Unterqualifizierte Lehrpersonen

Mit steigenden Schülerzahlen fehle es zunehmend an guten Lehrern, sagt SP-Grossrat und Primarlehrer Roland Näf. «Es steht nicht niemand vor der Klasse, sondern eine unterqualifizierte Person.» Der Beruf müsse mit dem Lohn attraktiver gemacht werden und Lehrer müssten besser auf ihre soziale und schulische Kompetenz geprüft werden.

In einer Medienmitteilung schreibt die SP Bern, dass zunehmend Studenten eingesetzt würden, damit überhaupt Unterricht stattfinden könne. Gleichzeitig fahre der Kanton Bern fort mit einer Anstellungspolitik, die es den Schulen ermögliche, Personen ohne Lehrdiplom anzustellen.

Lockere Anstellungspolitik für Schulen

Auch in anderen Kantonen wie Zürich und Aargau kann die Schulleitung eine Lehrperson ohne Qualifikation einstellen, wenn das Diplom nachgeholt wird. Sollte der Lehrermangel zu hoch sein, sind temporäre Lockerungen der Regeln in den meisten Kantonen möglich.

Näf spricht aus eigener Erfahrung. «Wir haben auf eine ausgeschriebene Stelle eine einzige Bewerbung. Aus Not wird diese Person trotz fehlender Qualifikationen angestellt», sagt Näf. Es bräuchte eigentlich vor allem auf Primarstufe immer mehr Heilpädagogen und Lehrer mit Spezialausbildung.

Den Quereinsteigern fehle das Herzblut

«Wir müssen immer mehr ausländische Lehrer und Quereinsteiger einstellen», sagt Näf. Als Quereinsteiger würden sich auch Menschen bewerben, die nicht aus Leidenschaft unterrichten, sondern ihren jetzigen Beruf nicht mögen.
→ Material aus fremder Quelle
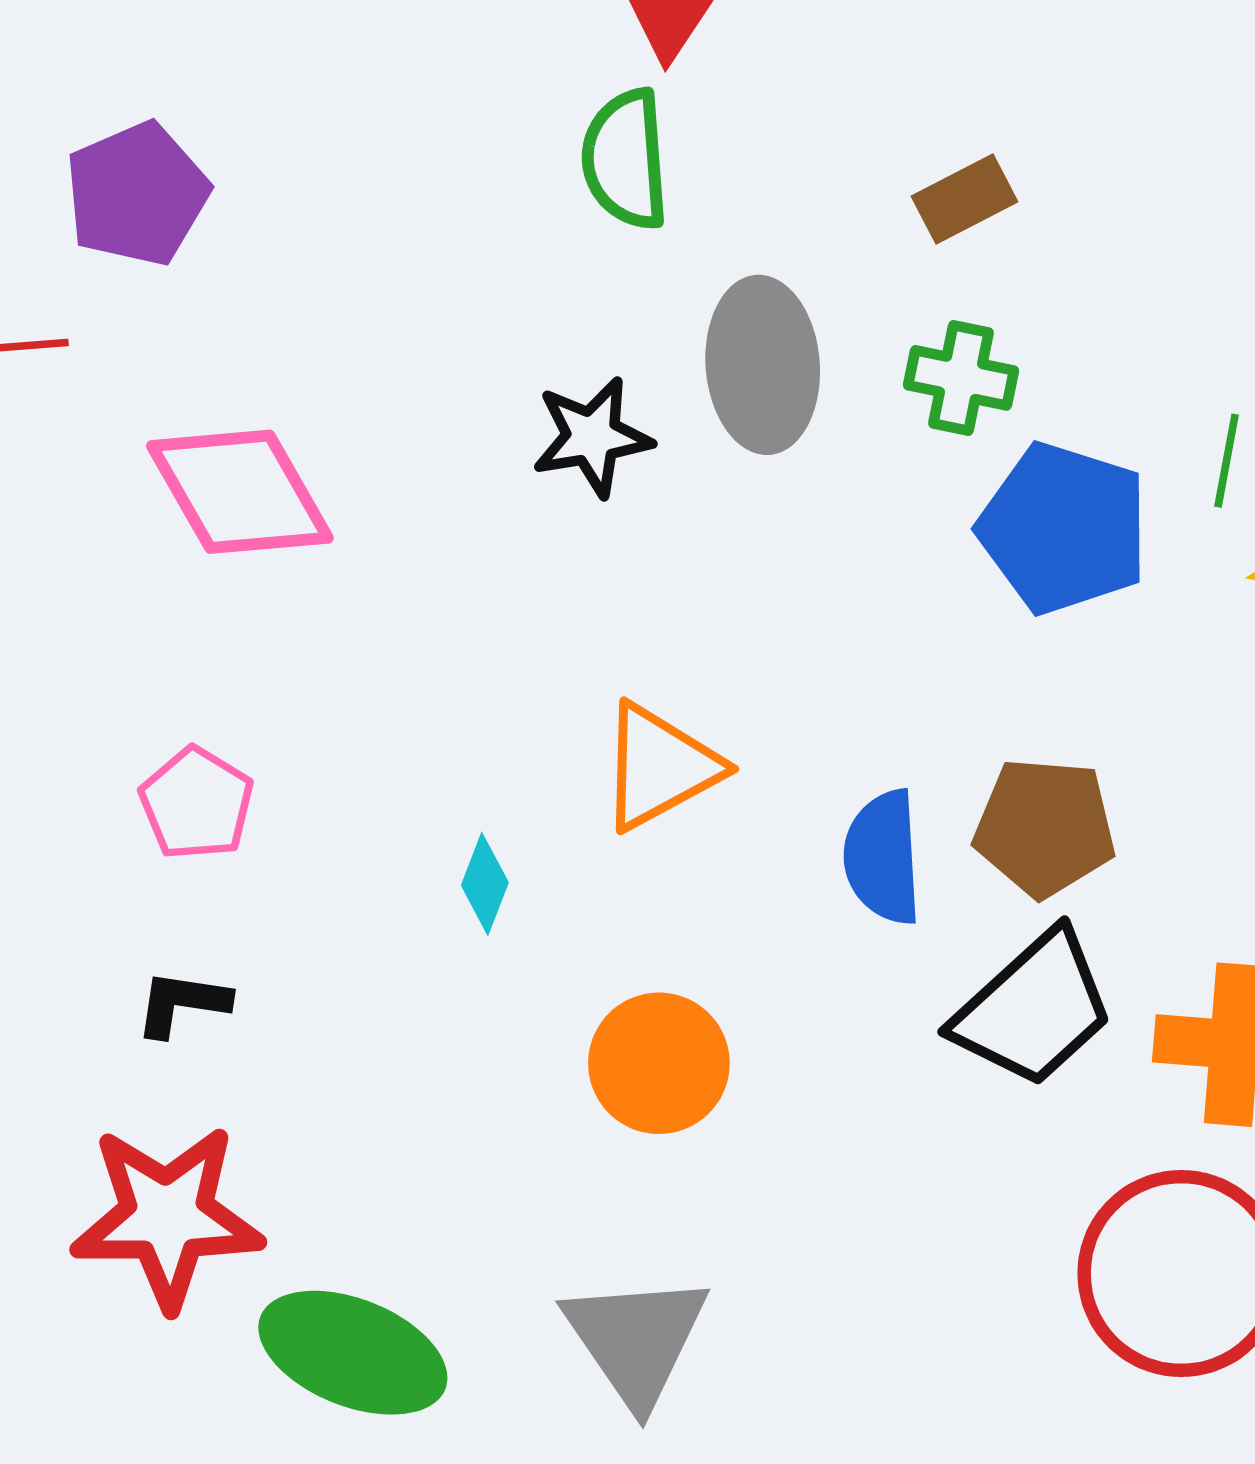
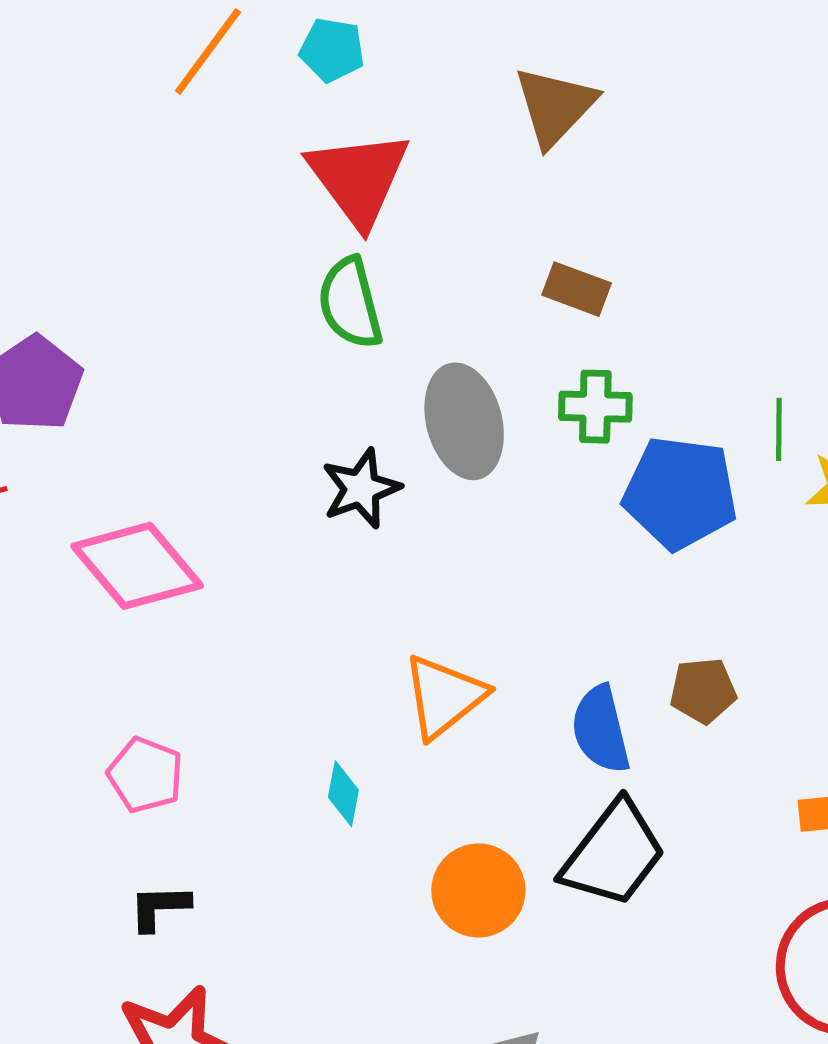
brown rectangle: (964, 199) -> (577, 289), turned 58
brown pentagon: (1045, 827) -> (703, 691), size x0.7
black trapezoid: (1034, 1009) -> (613, 854), moved

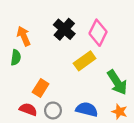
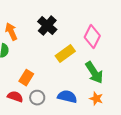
pink diamond: (98, 33) -> (92, 37), moved

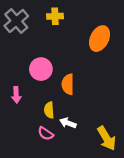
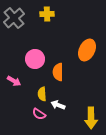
orange ellipse: (100, 39) -> (87, 50), moved
pink arrow: (16, 95) -> (14, 81), turned -56
yellow arrow: (107, 138) -> (91, 118), turned 30

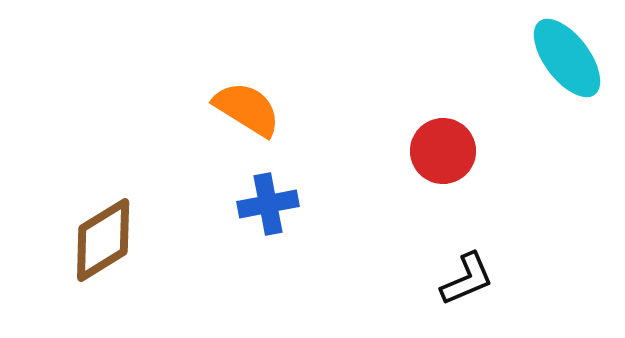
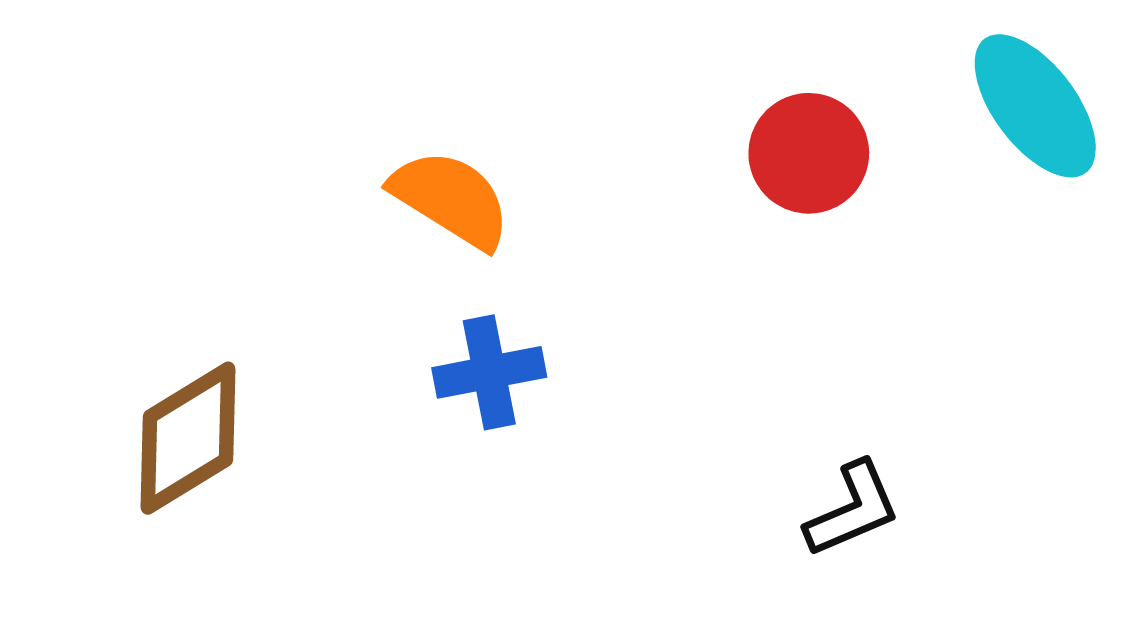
red circle: (443, 151) -> (809, 153), moved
Unterqualifizierten Personen fehle auch die soziale Kompetenz, um Elterngespräche richtig zu führen und die Kinder heilpädagogisch zu unterstützen.
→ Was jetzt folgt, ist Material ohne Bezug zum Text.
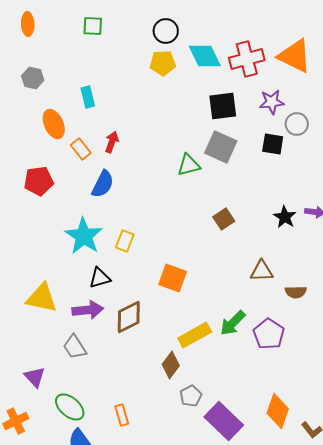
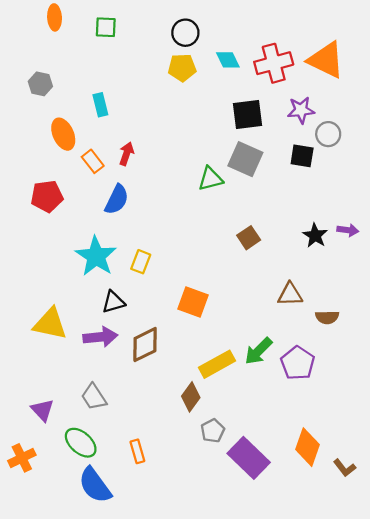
orange ellipse: (28, 24) -> (55, 17), moved
cyan diamond: (205, 56) -> (228, 60), size x0.7
gray trapezoid: (75, 347) -> (94, 397), moved

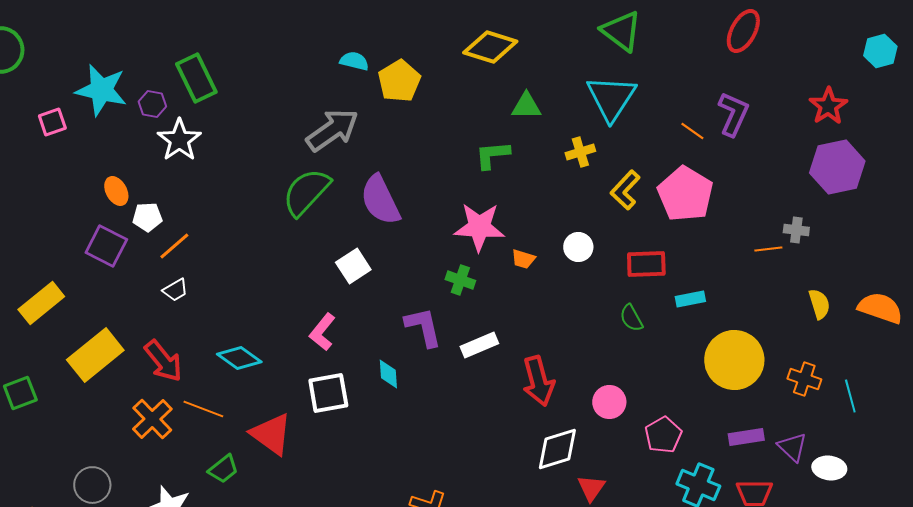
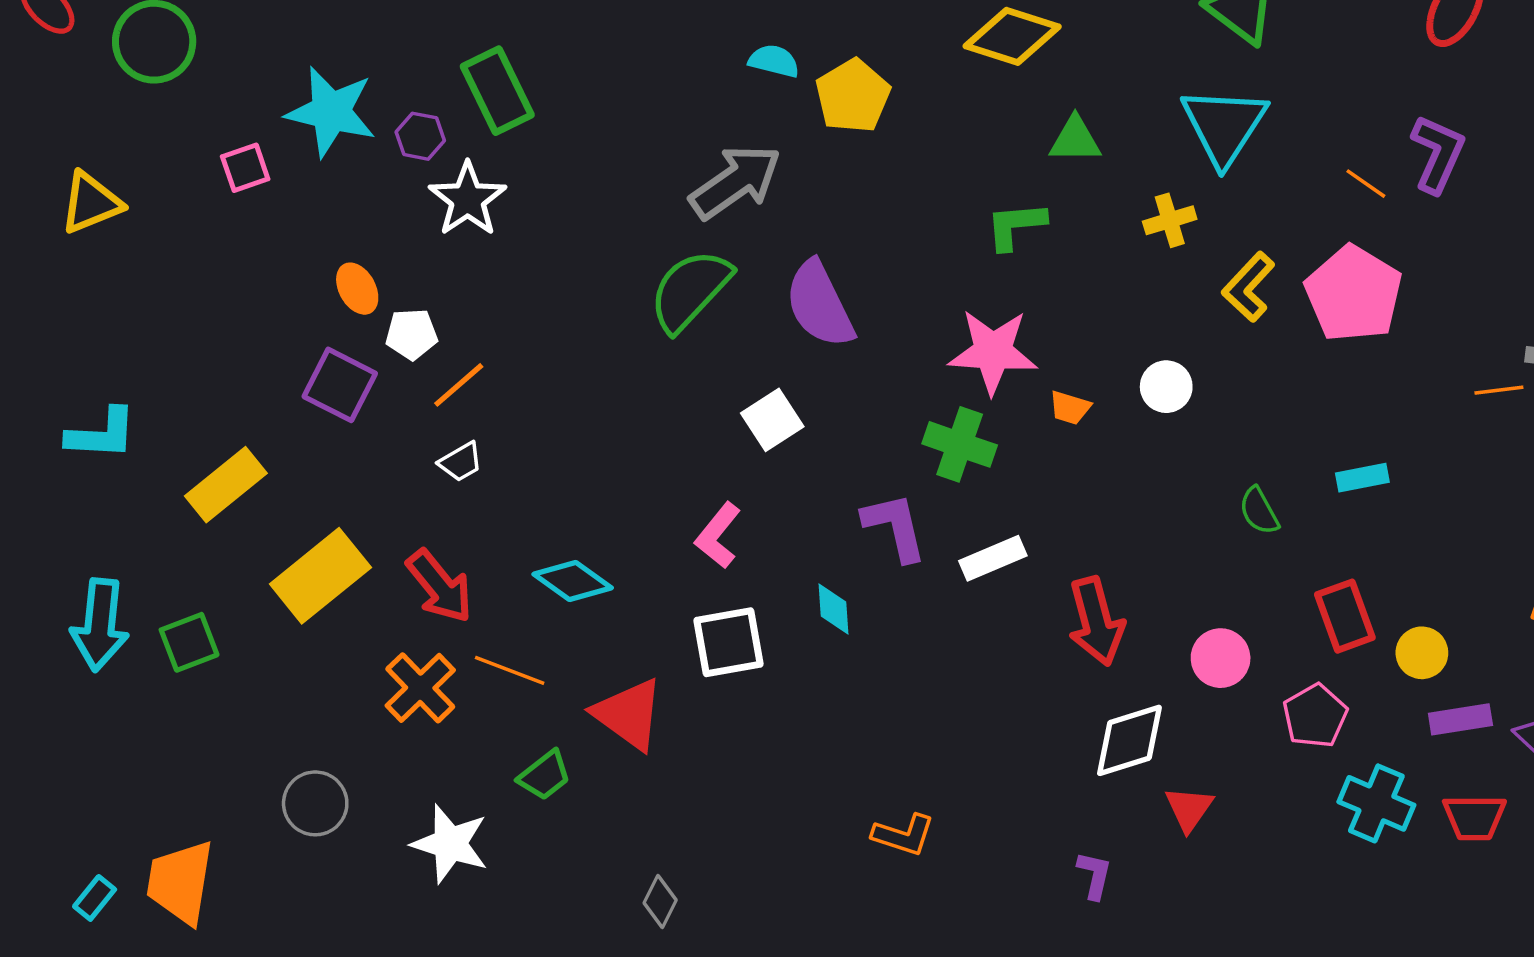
red rectangle: (646, 264) -> (1345, 616), moved, turned 72
green cross: (460, 280) -> (960, 444), size x1.4
yellow circle: (734, 360) -> (1422, 653), moved, size x0.5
Ähnlich sei dies an der Pädagogischen Hochschule, sagt Näf: «An die PH geht, wer in Jus oder Medizin gescheitert ist.» Auch der Bildungsbericht 2018 belegt: An der PH schreiben sich Studierende ein, die bereits andere Studiengänge abgebrochen haben.

Professor Urban Fraefel, Leiter des Instituts der Sekundarstufe an der PH der Fachhochschule Nordwestschweiz, sieht durch die lockeren Anstellungsbedingungen ein weiteres Problem: «Es kommen zunehmend Lehrpersonen ganz ohne Ausbildung zum Einsatz. Somit können sie nicht mit den Belastungen des Berufs umgehen», worauf im Studium vorbereitet werde. «Unterqualifizierte Personen sind anfälliger für ein Burn-out», meint Fraefel.

«Quereinsteiger legen sich ins Zeug»

Paul Bitschnau, Schulleiter der Bezirksschule Wohlen, bestätigt den Handlungsspielraum bezüglich Anstellungsbedingungen. Die vom Kanton Aargau geforderte «stufenentsprechende Grundausbildung» für Lehrer könne relativ frei umgesetzt werden. «Ich stelle aber niemanden an ohne Erfahrung oder Ausbildung», sagt Bitschnau. Zum Teil müsse deshalb auf pensionierte Lehrer zurückgegriffen werden.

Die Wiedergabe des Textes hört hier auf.